Assolutamente! Con la Federazione italiana dei settimanali cattolici, per esempio, siamo legati, profondamente e saldamente, da sentimenti di amicizia e collaborazione radicati negli anni che, posso dire con sicurezza, non verranno mai meno. Siamo, da sempre, lungimiranti: il nostro lavoro è quello di proteggere le aziende e, semmai, noi possiamo dare una visione “consulenziale”, se vogliamo, del nuovo accordo che è stato scritto. E fornire, dunque, un nostro parere.

 

Quale è, quindi, il vostro parere? Che ne pensate dell’accordo siglato tra Anso, Fisc e Fnsi?

In prima battuta, la raccomandazione che abbiamo già “girato” ai nostri editori è quella di leggere, bene e fino in fondo, i punti salienti dell’accordo. Si tratta di un’intesa a tempo: durerà otto mesi, fino al 30 giugno prossimo quando – secondo quanto si legge – si dovrà arrivare alla stesura di un contratto. Poi occorre notare che l’ambito di azione dell’accordo è ristretto alle sole platee degli associati alle sigle firmatarie e lascia “scoperto” gran parte del mondo dell’editoria che, perciò, si vede di fronte a un bivio. O scegliere il contratto Fieg-Fnsi oppure preferire quello siglato tra noi e la Cisal.

 

Rimarrà, dunque, confinato a specifici settori?

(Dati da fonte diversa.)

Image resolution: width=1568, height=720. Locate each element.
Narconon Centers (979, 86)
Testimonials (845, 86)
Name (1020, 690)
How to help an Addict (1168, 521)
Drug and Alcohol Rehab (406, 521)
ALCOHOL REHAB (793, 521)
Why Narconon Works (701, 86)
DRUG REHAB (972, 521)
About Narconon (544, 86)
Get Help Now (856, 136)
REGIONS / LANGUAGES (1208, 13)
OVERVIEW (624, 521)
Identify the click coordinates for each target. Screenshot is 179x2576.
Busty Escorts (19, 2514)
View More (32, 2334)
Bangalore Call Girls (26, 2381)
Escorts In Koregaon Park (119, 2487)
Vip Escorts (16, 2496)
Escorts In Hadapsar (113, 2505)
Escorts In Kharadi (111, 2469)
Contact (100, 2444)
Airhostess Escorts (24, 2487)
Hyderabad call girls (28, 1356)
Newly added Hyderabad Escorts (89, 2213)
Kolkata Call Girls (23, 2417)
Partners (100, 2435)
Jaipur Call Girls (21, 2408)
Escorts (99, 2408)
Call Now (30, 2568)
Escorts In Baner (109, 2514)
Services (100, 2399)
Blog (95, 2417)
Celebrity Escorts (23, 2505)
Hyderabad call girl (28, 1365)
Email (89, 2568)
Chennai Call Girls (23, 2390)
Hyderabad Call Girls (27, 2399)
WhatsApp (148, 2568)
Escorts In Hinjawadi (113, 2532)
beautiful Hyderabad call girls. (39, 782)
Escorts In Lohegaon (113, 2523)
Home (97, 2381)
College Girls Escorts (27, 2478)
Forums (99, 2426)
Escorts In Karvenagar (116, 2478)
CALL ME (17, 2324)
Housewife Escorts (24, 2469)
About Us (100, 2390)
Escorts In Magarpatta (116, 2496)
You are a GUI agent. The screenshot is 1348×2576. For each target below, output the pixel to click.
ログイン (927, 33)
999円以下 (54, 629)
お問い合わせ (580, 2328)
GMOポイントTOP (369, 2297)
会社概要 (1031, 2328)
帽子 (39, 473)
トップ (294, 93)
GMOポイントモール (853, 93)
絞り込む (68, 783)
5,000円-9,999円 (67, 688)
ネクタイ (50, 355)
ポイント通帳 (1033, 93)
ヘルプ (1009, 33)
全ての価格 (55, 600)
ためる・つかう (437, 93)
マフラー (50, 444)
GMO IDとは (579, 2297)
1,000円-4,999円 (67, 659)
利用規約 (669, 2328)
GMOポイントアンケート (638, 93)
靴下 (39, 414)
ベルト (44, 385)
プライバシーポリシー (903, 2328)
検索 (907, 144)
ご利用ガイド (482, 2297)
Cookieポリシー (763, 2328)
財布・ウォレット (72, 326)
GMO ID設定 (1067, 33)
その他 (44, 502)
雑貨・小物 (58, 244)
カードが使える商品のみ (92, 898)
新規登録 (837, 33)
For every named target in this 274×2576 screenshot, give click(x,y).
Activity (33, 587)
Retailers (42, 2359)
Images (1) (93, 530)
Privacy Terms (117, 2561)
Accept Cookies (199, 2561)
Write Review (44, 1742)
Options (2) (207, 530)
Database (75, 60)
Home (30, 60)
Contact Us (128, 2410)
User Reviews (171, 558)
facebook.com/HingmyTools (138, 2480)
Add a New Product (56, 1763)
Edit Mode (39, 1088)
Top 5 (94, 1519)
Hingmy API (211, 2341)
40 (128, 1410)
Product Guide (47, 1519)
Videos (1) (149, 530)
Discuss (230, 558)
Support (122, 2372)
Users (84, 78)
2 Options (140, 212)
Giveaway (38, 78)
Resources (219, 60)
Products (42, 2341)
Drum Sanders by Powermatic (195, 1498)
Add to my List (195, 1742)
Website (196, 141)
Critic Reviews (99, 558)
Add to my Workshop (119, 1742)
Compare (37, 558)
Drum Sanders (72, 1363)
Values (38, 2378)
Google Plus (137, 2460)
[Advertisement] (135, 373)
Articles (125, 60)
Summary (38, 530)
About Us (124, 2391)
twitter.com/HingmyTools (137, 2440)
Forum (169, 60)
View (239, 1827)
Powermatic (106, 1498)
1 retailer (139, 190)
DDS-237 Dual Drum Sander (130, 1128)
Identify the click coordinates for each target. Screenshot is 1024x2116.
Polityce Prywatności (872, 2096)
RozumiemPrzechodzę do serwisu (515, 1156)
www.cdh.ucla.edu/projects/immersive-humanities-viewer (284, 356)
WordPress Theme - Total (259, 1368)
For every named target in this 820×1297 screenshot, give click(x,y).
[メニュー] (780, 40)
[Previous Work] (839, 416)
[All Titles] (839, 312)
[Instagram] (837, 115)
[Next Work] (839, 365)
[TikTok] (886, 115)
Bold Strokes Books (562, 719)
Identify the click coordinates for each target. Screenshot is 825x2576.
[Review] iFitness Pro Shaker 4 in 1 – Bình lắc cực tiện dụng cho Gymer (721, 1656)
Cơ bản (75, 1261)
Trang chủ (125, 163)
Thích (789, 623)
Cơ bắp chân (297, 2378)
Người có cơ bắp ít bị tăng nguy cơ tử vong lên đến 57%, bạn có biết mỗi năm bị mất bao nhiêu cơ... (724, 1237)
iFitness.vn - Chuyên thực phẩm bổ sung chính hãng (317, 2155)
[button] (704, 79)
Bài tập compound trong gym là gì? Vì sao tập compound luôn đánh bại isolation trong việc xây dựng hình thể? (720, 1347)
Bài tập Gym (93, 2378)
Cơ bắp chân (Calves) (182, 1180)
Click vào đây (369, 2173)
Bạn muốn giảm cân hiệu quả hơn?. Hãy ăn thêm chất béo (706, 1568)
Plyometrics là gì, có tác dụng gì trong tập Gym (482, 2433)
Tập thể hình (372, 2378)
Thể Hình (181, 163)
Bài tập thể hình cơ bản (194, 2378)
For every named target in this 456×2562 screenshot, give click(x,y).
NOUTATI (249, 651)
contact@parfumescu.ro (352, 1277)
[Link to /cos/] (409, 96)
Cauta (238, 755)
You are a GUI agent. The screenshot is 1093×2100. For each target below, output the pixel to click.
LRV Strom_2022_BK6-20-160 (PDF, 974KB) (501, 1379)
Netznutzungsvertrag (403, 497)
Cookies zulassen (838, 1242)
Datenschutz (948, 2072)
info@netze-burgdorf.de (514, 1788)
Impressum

Sì, e la conseguenza sarà quella di far trovare gli editori di fronte alla scelta obbligata di cui prima. Non so fino a che punto questa alternativa sia stata effettivamente prevista e voluta dai firmatari, non ci entro. Ma ci sono altri punti che fanno sorgere diversi dubbi…

 

Quali?

Per esempio quelli legati agli aspetti “temporali” della vicenda. La durata limitata a otto mesi con l’impegno, successivo, alla stesura di un contratto. Produrrà uno squilibrio, a favore della parte sindacale, che peserà nel prosieguo delle trattative. Il sindacato potrà fare pressioni sulla parte datoriale affinché accetti nuove condizioni pur di sancire la firma del contratto stesso. Altrimenti è a rischio il futuro stesso dell’intesa firmata giovedì scorso, salterebbe tutto e si tornerebbe immediatamente alla situazione precedente. E, inoltre, c’è da considerare che sono previsti ben due aumenti: uno alla firma dell’accordo, l’altro a quella del contratto. Ben due aumenti salariali in soli otto mesi: credo sia un unicum nella storia dell’editoria…

 

L’intesa non risolverà, allora, i problemi a cui voleva porre rimedio?

Dico solo che, in qualità di presidente Uspi, chiederemo ai nostri editori e associati di valutare bene l’adesione a questo accordo e a queste condizioni. A noi interessa solo la difesa e la tutela del futuro delle aziende, ripeto: nessun altro discorso ci distoglie dal nostro compito “naturale”. Noi abbiamo il dovere di spiegare e riferire a chi ci chiede un parere quali potrebbero essere conseguenze e scenari prossimi futuri. Il grande rischio è quello dei “vuoti” che potrebbero crearsi e ogni editore sa benissimo quanto sia necessario fare di tutto per evitare di far trovare le aziende in una situazione tale, con tutti i costi che ne deriverebbero. Perciò, con l’accordo sottoscritto insieme a Cisal, abbiamo pensato fosse giusto scongiurare – prima di tutto – ogni ipotesi di “buco” e perciò abbiamo previsto che anche in caso di disdetta l’accordo manterrà il suo valore legale. Da parte nostra. è bene sottolinearlo, non c’è alcuna preclusione: sentiamo e dunque rivendichiamo il dovere di richiamare gli editori a leggere, bene, i punti dell’accordo in questione senza lasciarsi affascinare più del dovuto dal clima di celebrazione che si è creato attorno alla firma dell’intesa.